Start of Information

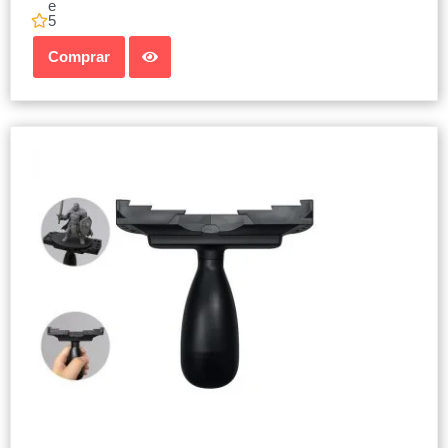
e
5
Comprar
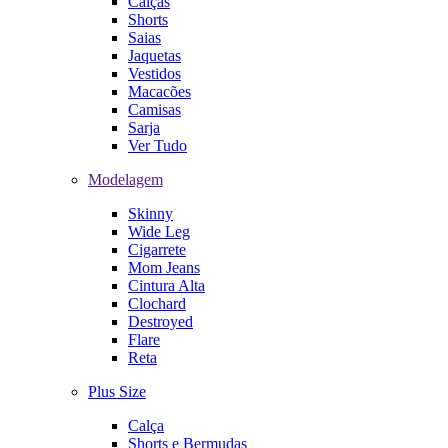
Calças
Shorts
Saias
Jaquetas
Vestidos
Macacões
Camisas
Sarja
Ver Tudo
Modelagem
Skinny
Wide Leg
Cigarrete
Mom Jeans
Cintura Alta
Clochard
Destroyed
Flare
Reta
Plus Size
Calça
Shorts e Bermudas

End of Information
Start of Information

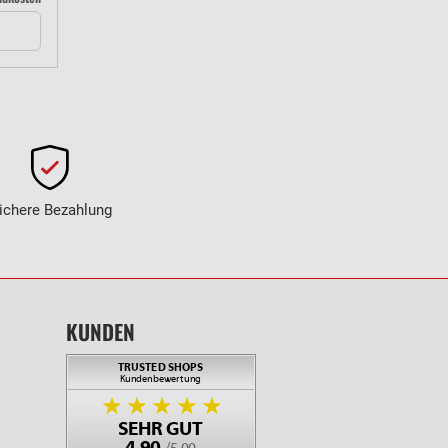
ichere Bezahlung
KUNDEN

End of Information

■ **What you will do**:
Taking the listing above as the source, transcribe only the lines starting at the line with "Cintura Alta" and going through the line with "Shorts e Bermudas", unaltered and with both ends included.

■ **Response below**:
Cintura Alta
Clochard
Destroyed
Flare
Reta
Plus Size
Calça
Shorts e Bermudas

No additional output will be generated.